IE Devs Criticize Bank Security Vulnerabilities

mrcaseyj writes "A post on the IE blog criticizes some banks for no longer using secure connections for entire login pages and only encrypting the password as it goes back to the bank. This prevents simple password sniffing but doesn't prevent a man in the middle attack from replacing the unsecured login page with one that has disabled encryption. This is especially a problem if you are using an unencrypted wireless connection such as at a coffee shop, because hackers can easily use the airpwn package to intercept the login page and steal your password. An easy remedy for when a secure page isn't available is to enter a bad username and password which usually brings up a secure page telling you to try again. But can you really trust your money to a bank that doesn't even offer the option of a secure login page?"

Isn't this a little old?

[Hoover,L+Ron]

Links goes to some 2 year old blog entry.

Re:Isn't this a little old?

[Don_dumb]

This whole article is basically just the same two posts the same submitter (mrcaseyj) made in this article http://it.slashdot.org/article.pl?sid=07/05/07/224 7244 earlier today. Now his posts may be interesting but anyone who was actually interested in this would have seen these posts today already.

hypocrisy

Hotmail does the same thing.

Re:Fixed it for ya!

[ThinkFr33ly]

An, indeed, they likely are the most hacked web servers in the world. IIS 6, on the other hand, appears to be extremely secure. Whether this is a factor of market share or code quality, we don't know.

Apache: http://secunia.com/search/?search=Apache

IIS 6: http://secunia.com/product/1438/

The fact of the matter is that you do not have enough information to conclude that IE is more poorly coded that any other browser out there. You are coming to this conclusion based on assumptions, not based on facts.

Re:Fixed it for ya!

[nekokoneko]

Mod parent down! Nice try, but your search listed the vulnerabilities for all Apache related products (httpd 1.x, httpd 2.x, Tomcat, etc), totaling 383 advisories, while listing the vulnerabilites for only a specific version of IIS (IIS 6.0), totaling 3 advisories.
Comparing IIS 6.0 to, say, Apache 2.2, we see 3 advisories for each product. Also, the comparison fails for only comparing the number of advisories and not the severity level of each one of them. Granted, Apache 2.2 has one unpatched advisory compared to zero for IIS 6.0, but it is not nearly as clear cut and one sided as your post made it seem.

Re:Fixed it for ya!

[ThinkFr33ly]

Well, I gave a link to the search results for Apache, as opposed to a specific Apache version, to allow people to compare the versions they choose. How convenient that in your comparison you chose to concentrate only on Apache 2.2, which has, by far, the fewest vulnerabilities of the Apache family.

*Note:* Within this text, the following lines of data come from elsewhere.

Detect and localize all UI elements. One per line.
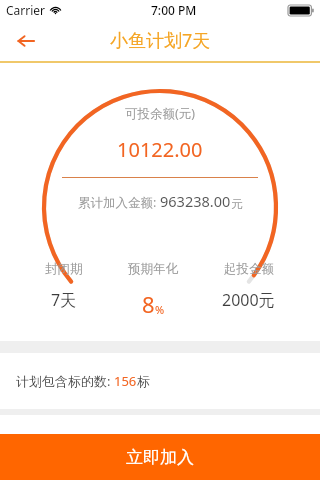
- staticText: 7天: [51, 289, 77, 311]
- staticText: 可投余额(元): [125, 105, 196, 122]
- staticText: 计划包含标的数:: [16, 372, 114, 390]
- staticText: %: [155, 302, 165, 317]
- staticText: 10122.00: [117, 136, 203, 163]
- staticText: 累计加入金额:: [78, 194, 160, 211]
- staticText: 立即加入: [126, 447, 194, 468]
- staticText: Carrier: [6, 2, 46, 18]
- staticText: 8: [142, 289, 155, 319]
- staticText: 小鱼计划7天: [110, 28, 211, 53]
- staticText: 7:00 PM: [151, 2, 197, 18]
- staticText: 156: [114, 372, 137, 390]
- staticText: 标: [137, 373, 150, 389]
- staticText: 963238.00: [160, 191, 231, 211]
- staticText: 起投金额: [224, 261, 274, 277]
- staticText: 元: [231, 197, 243, 211]
- staticText: 预期年化: [128, 261, 178, 277]
- staticText: 封闭期: [45, 261, 83, 277]
- staticText: 2000元: [222, 289, 275, 311]
- button[interactable]: Back: [8, 23, 44, 59]
- button[interactable]: 立即加入: [0, 434, 320, 480]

To compare them somewhat accurately, one should compare IIS 6 with the version of Apache that has been out a similar amount of time, and, ideally, has a similar market share.

I guess this would mean you would compare IIS 6.0 to Apache 2.0. In that case, IIS 6.0 has 3, and Apache 2.0 has 33. Furthermore, none of the IIS 6.0 issues were "critical", while at least 2 of the Apache ones were.

Even this isn't really a fair comparison, since I would be that a *huge* percentage of Apache sites run Apache 1.3.x, not 2.x or 2.2.x. Apache 2.2 has been out for only about 1.5 years. (Versus 4.5 years for IIS 6.)

For the IIS users base, almost everybody is running IIS 6. (And for obvious reasons... IIS 5 and earlier sucked hardcore.)

The point is that the idea that IIS 6 is insecure is clearly false.